SUPPLIED MATERIAL:

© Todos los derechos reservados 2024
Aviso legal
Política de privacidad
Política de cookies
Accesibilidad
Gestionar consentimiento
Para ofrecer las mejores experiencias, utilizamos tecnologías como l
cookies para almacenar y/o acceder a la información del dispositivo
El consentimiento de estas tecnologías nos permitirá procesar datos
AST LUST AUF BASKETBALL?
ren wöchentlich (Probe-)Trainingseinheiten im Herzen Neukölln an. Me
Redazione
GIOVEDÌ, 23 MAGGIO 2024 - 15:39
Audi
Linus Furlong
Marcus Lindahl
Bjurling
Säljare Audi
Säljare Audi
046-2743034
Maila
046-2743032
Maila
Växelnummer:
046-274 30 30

YOUR TASK: The answer must consist of every line from the entries above that contains the string "tecnologías".

WRITTEN ANSWER:
Para ofrecer las mejores experiencias, utilizamos tecnologías como l
El consentimiento de estas tecnologías nos permitirá procesar datos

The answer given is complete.